Our group presented recent results on GCMO-based memristors, focusing on their interfacial behavior and switching characteristics. The work was featured in both poster and oral formats:

• “GCMO-based memristors for autonomous robots” – Anni Antola, Poster (Day 1)
• “Area-dependent resistive switching and interfacial dynamics in GCMO-based memristors” – Petriina Paturi, Talk (Day 3)

The presentations prompted detailed discussions with researchers working on oxide interfaces, ionic migration modeling, and neuromorphic device architectures. These exchanges provided useful perspectives on how perovskite manganites compare with more established oxide systems, and how their mixed electronic and ionic conduction might be harnessed for adaptive or leaky-integrate-type behavior.
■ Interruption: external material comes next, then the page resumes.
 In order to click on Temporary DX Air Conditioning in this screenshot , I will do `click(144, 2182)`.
Beyond the technical sessions, MEMRISYS offered opportunities for informal discussions that helped situate our work within the broader landscape of resistive switching research. Many groups presented results on interface-type mechanisms, oxygen vacancy control, and electroforming-free device concepts, which are closely related to our ongoing efforts at the Wihuri Physical Laboratory. The conference also highlighted increasing collaboration between materials research and circuit-level modeling communities, reflecting a gradual convergence toward system-oriented memristor studies.
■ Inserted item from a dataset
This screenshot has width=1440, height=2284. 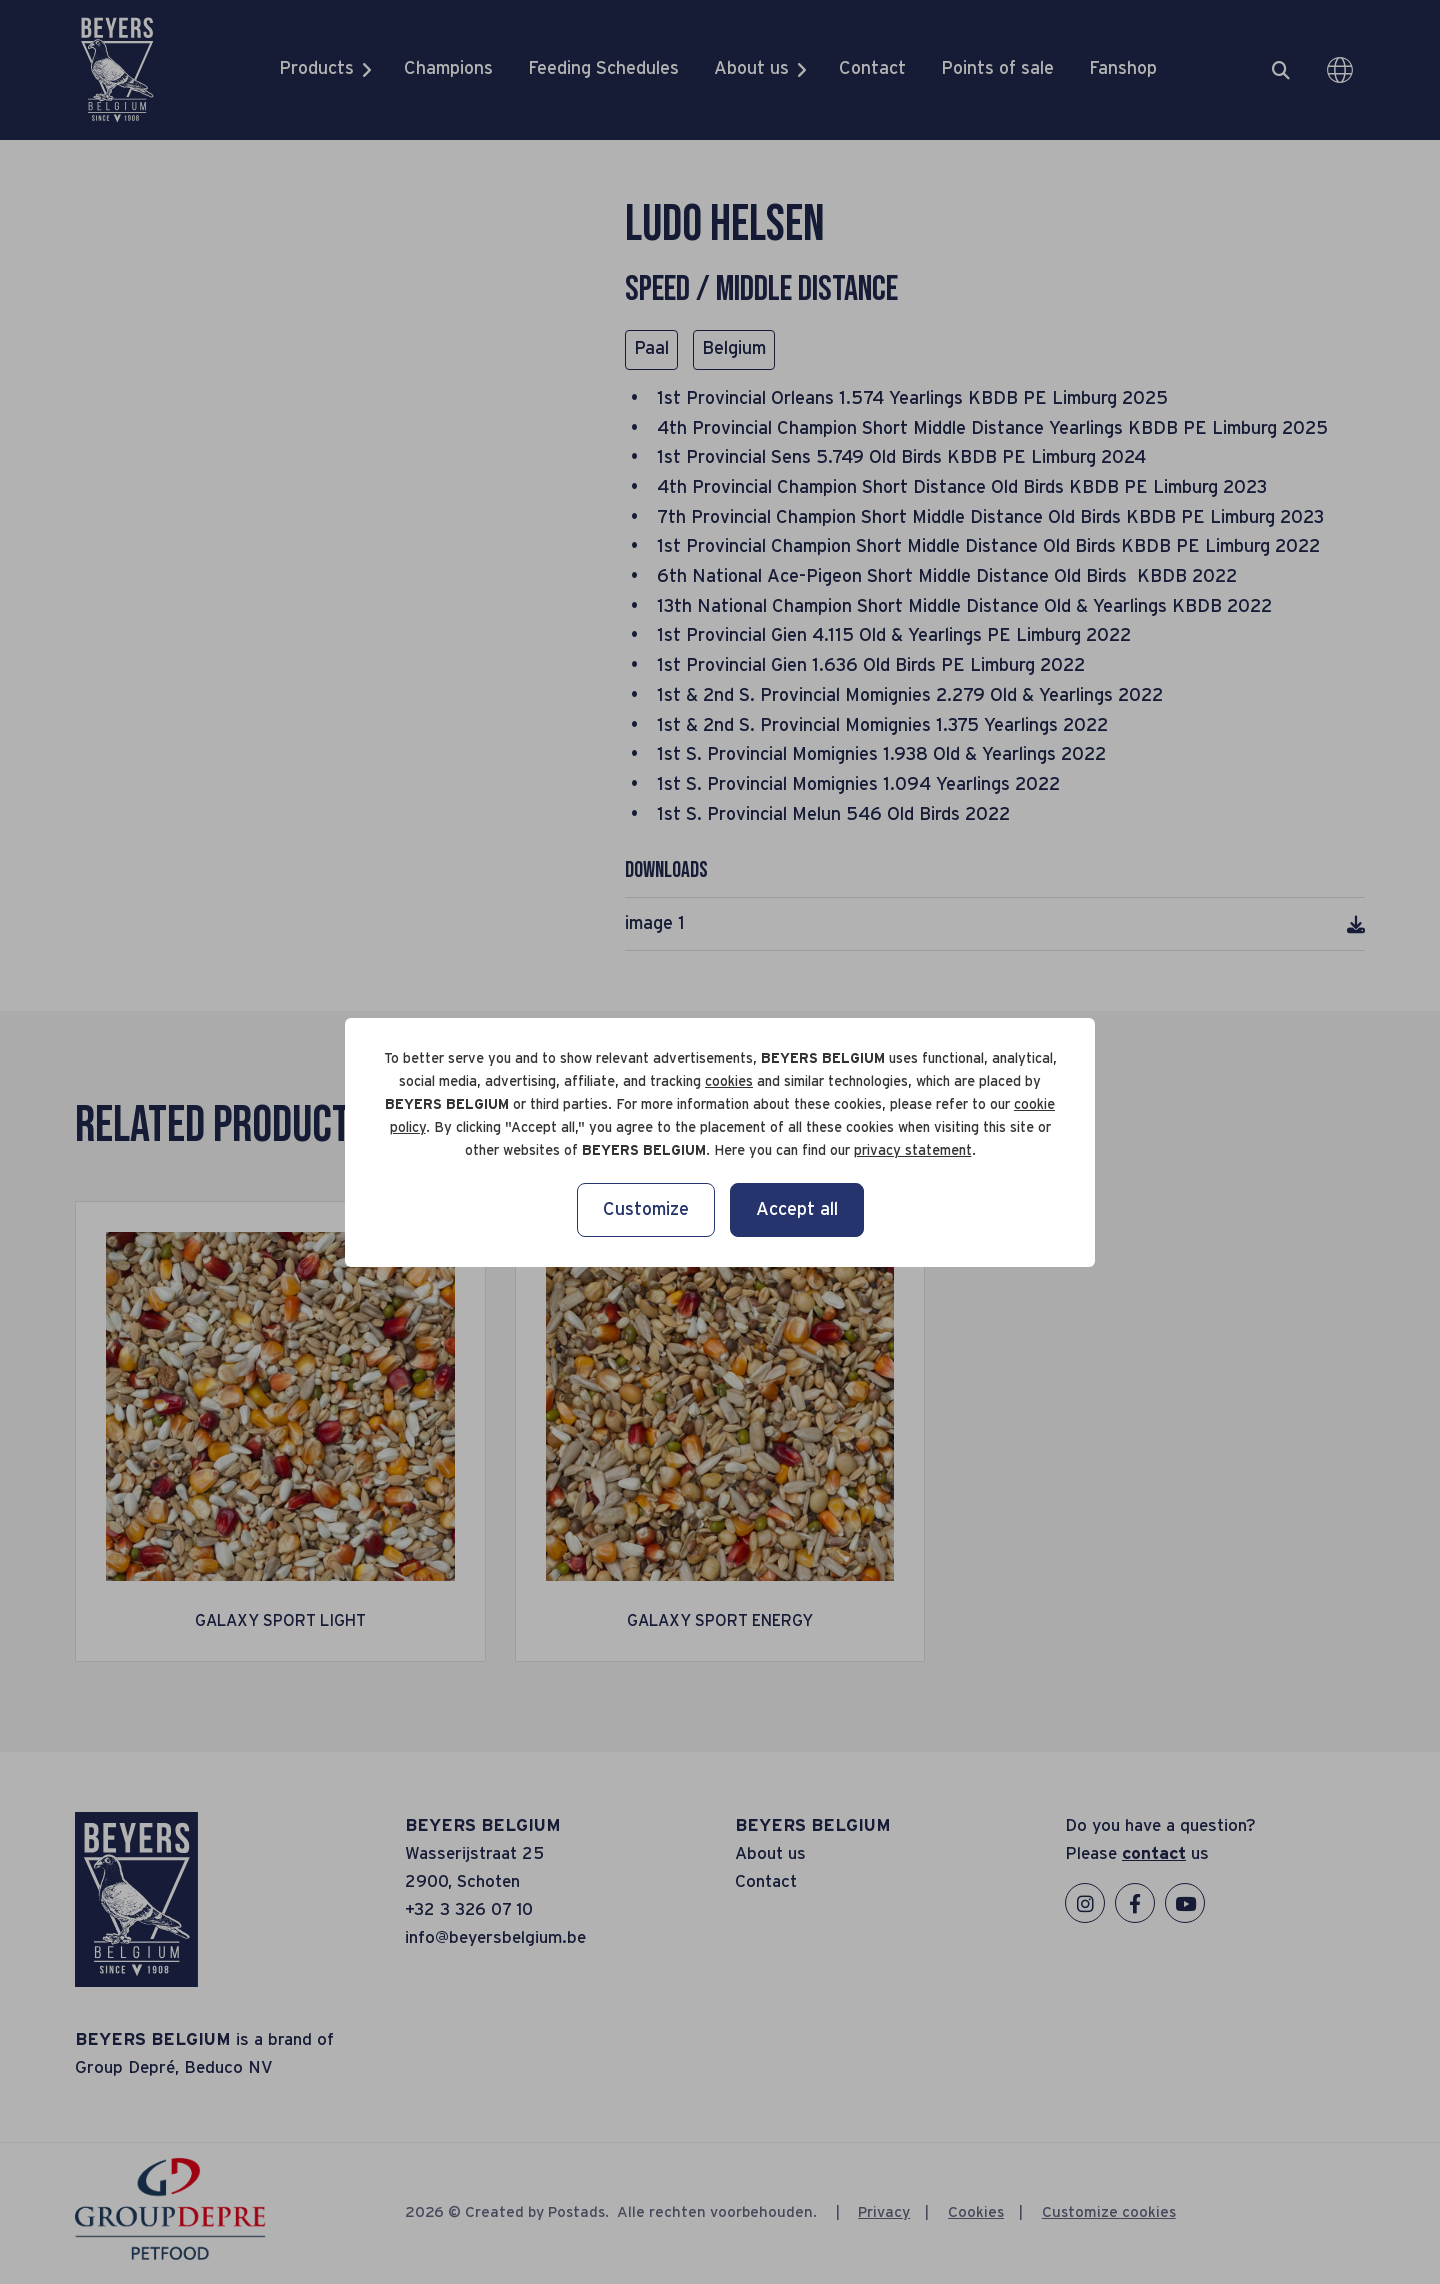 What do you see at coordinates (797, 1210) in the screenshot?
I see `Accept all` at bounding box center [797, 1210].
Outside the scientific program, Edinburgh offered plenty to explore. The Waterstones bookshop on Princes Street had an impressive selection of popular science books in its basement, which quickly became a favorite stop. Petriina left with ten excellent finds. Nearby, the Greyfriars Bobby statue and grave added a heartwarming touch to the city’s historic atmosphere. The conference dinner, held at the National Museum of Scotland, was another highlight, providing a memorable setting for conversations surrounded by the museum’s remarkable architecture and exhibits.
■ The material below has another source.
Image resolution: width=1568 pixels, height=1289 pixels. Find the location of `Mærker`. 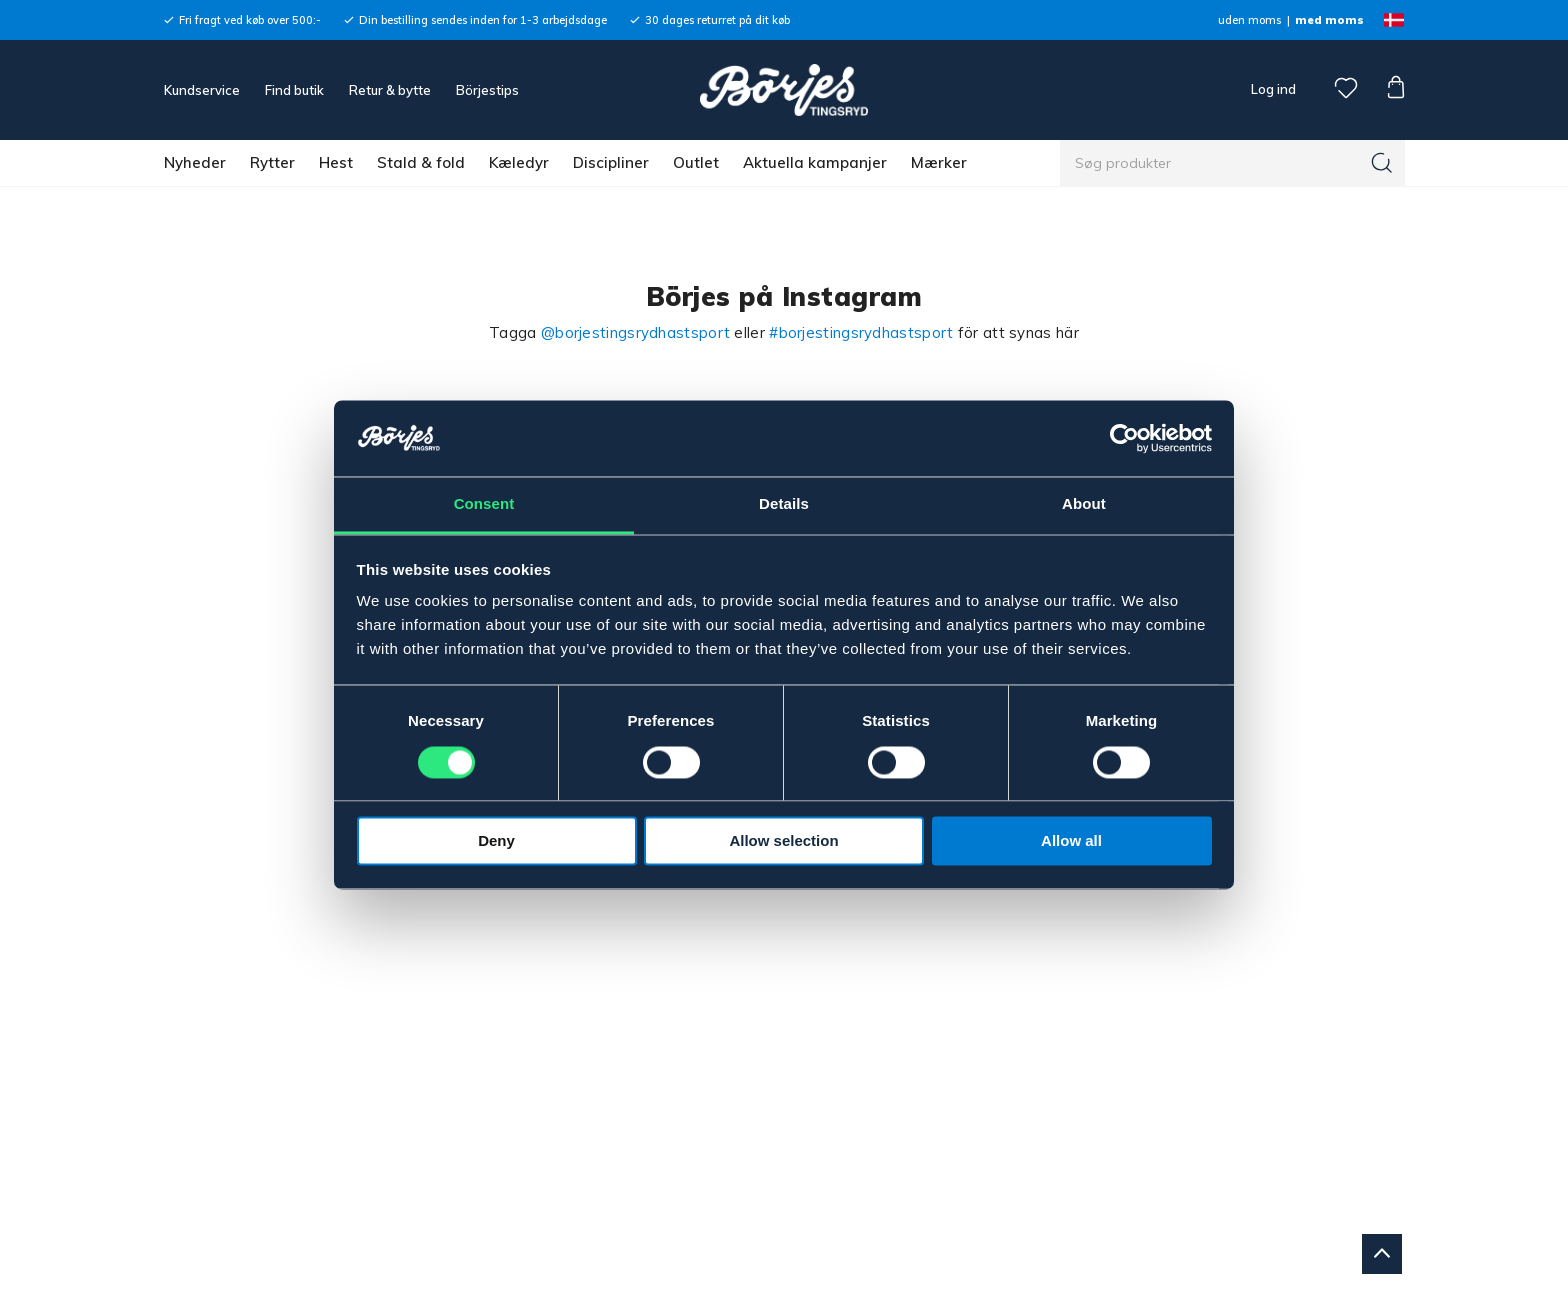

Mærker is located at coordinates (939, 162).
Overall, MEMRISYS 2025 was a valuable opportunity to exchange ideas and observe how the field is evolving. The research community around memristive and neuromorphic systems continues to expand, yet remains collaborative and open. We returned with new insights into experimental techniques, simulation methods, and conceptual frameworks that will inform our ongoing studies on interface-controlled resistive switching in GCMO and related oxide materials.